In conversation with us, HR expert Yashna Wahal recounted an interesting anecdote from her own talent acquisition experiences. “Hiring confidently isn’t just about choosing the right candidate. I once hired the best person for the job. But knowing I’d significantly overpaid them left a knot in my stomach.” 

In addition to selecting the right candidate, ensure you’re happy with the offer you make. Here are some tips: 

  • Conduct market research to gather data on average salaries for this position in your industries. 

  • Consider the candidate’s skills, qualifications, and experience. 

  • Factor in benefits and stock options, viewing compensation as a total package. 

  • Account for budget constraints and establish your upper limit before negotiating with candidates. 

  • Don’t settle for a number you can’t justify to yourself or other stakeholders.

5. Hedge yourself against post-offer jitters

There’s always a chance that something goes wrong even after a candidate has accepted your offer. The below steps can help mitigate risks and reduce anxieties in this phase. 

Stay connected with selected candidates 

Keep in touch with candidates in the lead-up to their first date. This is an effective way to spot red flags like slow response time, ghosting, and other indicators that candidates are having second thoughts about joining your company. 

It also gives candidates a chance to let you know about any concerns they have about working arrangements or other factors so you can proactively address them. 

Additionally, ensure that your candidate fully understands what’s expected in the role before joining, and check in with them regularly in the first few months to support them at this critical juncture and prevent turnover.

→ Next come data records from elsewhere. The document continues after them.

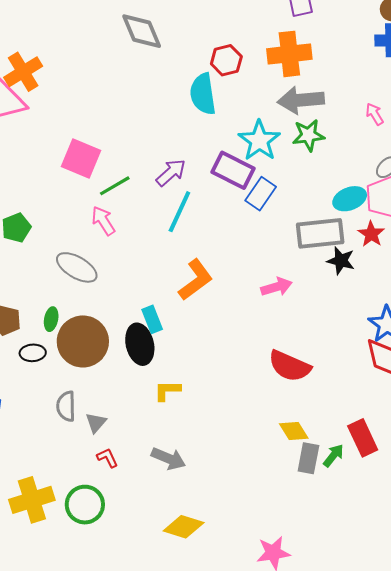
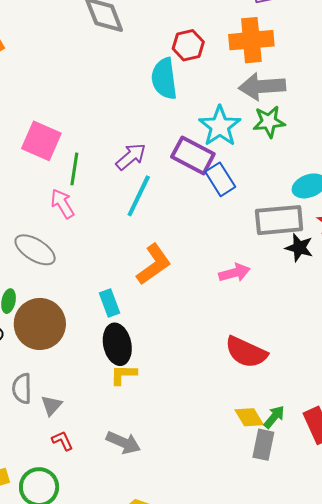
green line: (115, 186) -> (74, 169), turned -52
blue rectangle: (261, 194) -> (220, 179), turned -68
black ellipse: (140, 344) -> (117, 344), moved
green arrow: (333, 456) -> (274, 417), moved

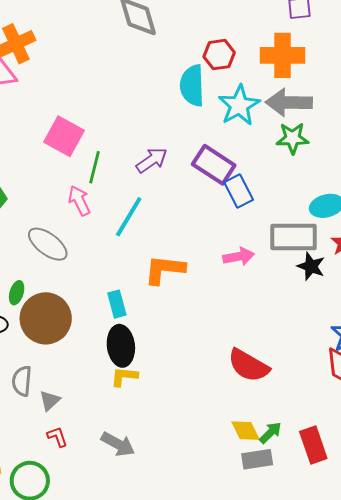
cyan star: (220, 126) -> (239, 105), moved
cyan line: (139, 196) -> (129, 217), moved
orange L-shape: (154, 264) -> (165, 270), turned -144
pink arrow: (234, 273) -> (239, 256), moved
gray rectangle: (263, 445) -> (257, 459), turned 64

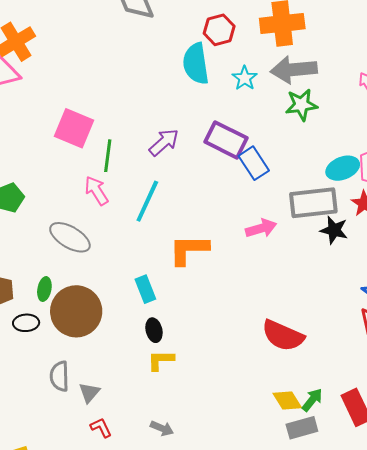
cyan star: (239, 105) -> (245, 78), size x0.6
black ellipse: (121, 346) -> (154, 330), size x0.6
gray arrow: (118, 444) -> (162, 428), size x0.7

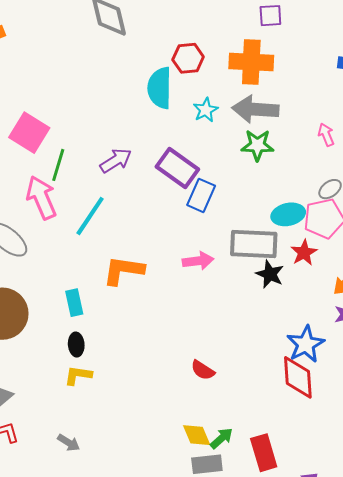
blue rectangle: (254, 163) -> (201, 195), turned 48
pink arrow: (96, 191) -> (41, 198), size x1.4
red semicircle: (283, 336) -> (203, 370), size x0.6

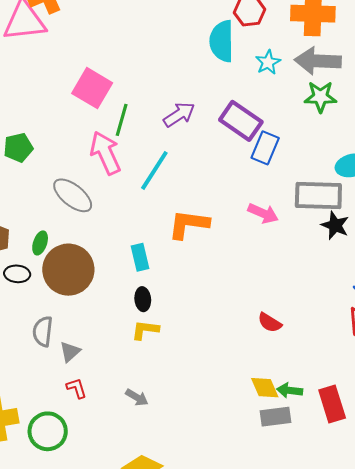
pink arrow: (198, 261) -> (263, 213), turned 32
green arrow: (221, 438) -> (290, 390), turned -130

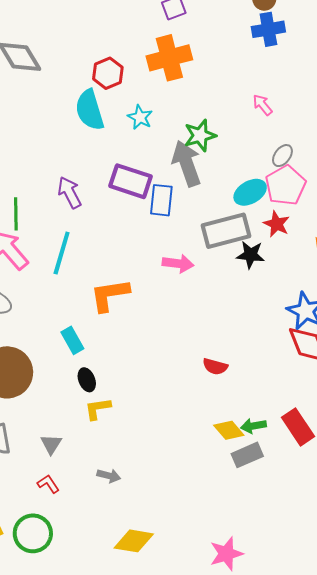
gray arrow: (318, 61) -> (187, 163), moved, turned 84
purple arrow: (179, 115) -> (69, 192), turned -68
gray triangle: (70, 352) -> (51, 444), moved

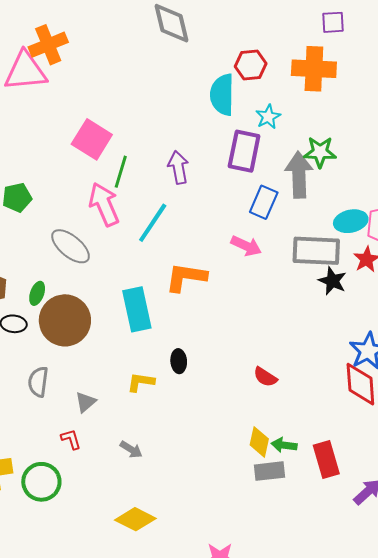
purple rectangle: (131, 181) -> (244, 151), moved, turned 66
pink arrow: (178, 264) -> (246, 246), moved
cyan rectangle: (72, 340) -> (137, 309), size x1.6
black ellipse: (87, 380) -> (179, 361), moved
yellow diamond: (229, 430) -> (259, 442), turned 36

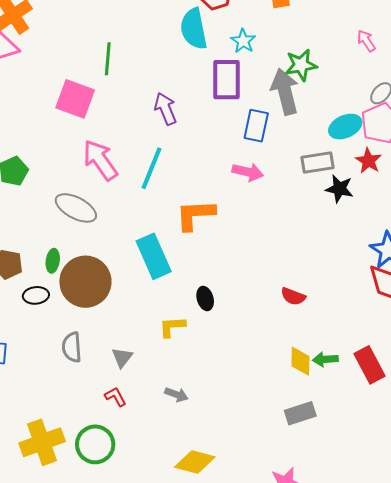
green line: (121, 172) -> (108, 59), moved
gray rectangle: (316, 251) -> (317, 162), size x0.7
gray rectangle: (269, 471) -> (300, 413), moved

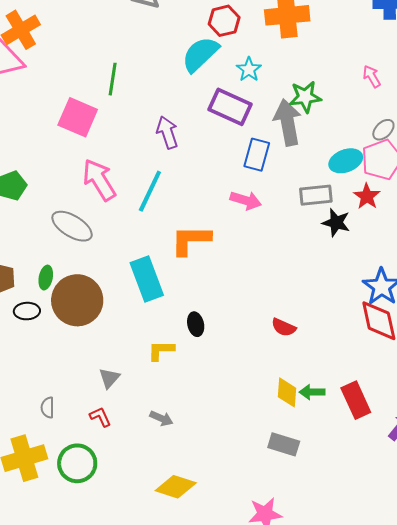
cyan semicircle: (194, 29) -> (200, 54), turned 54
purple rectangle: (227, 80) -> (230, 107), turned -69
gray semicircle: (72, 347) -> (48, 408), moved, size x0.7
gray rectangle: (300, 413) -> (284, 444), turned 32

Conduct background and reference checks

Imagine hiring a candidate who’s perfect on paper, only to find out they lied about their qualifications, have work permit issues, are facing legal or financial problems, and so on. Situations like this can tarnish your reputation – and feel like a betrayal. 

That’s why you should conduct thorough background checks either before or just after the offer stage so you can feel confident in your decision and address any pressing issues before the candidate starts work. 

Make probation periods standard practice 

Using probation periods is an effective way to deal with candidates who end up underperforming. 

A probation period is a trial period that usually lasts three to six months. During this time, employers and employees can assess job fit. Either party can choose to part ways if they’re unhappy. 

Having a probation period takes the pressure off because if it doesn’t work out, you can view it as a candidate failing an extended assessment rather than a failure of the hiring process.

HR expert Medi Jones also shared some valuable advice with us on this. “Explain from the get-go that your business uses probation periods. By approaching probation periods with transparency and open communication, you can hire with confidence and prevent the need for a stressful firing later down the line.” 

Trust the process

Finally, if you’ve adopted the right hiring strategies, you’ll likely have made the right choice. In the end, if you’re choosing between two equally fitting candidates, trust that you’ve made a good decision no matter who you end up with. 

Skills-based hiring helps employers hire with confidence

Today’s complex hiring landscape and a growing distrust in traditional recruitment methods can leave you feeling uncertain about your hiring decisions. This insecurity can increase mental strain and cloud your judgment. The good news? There are several ways to prevent this. 

Skills-based hiring and structured interviews using platforms like TestGorilla are excellent and objective ways to screen and assess candidates. Plus, these methods provide you with robust, reliable data to inform your final decision. Additionally, AI tools save time and improve the candidate experience, while background checks help to vet candidates thoroughly. 

Hiring with confidence isn’t merely about choosing the right candidate. The right strategies will help you feel conviction throughout the hiring process, giving you the calm, clarity, and focus you need to win the talent war.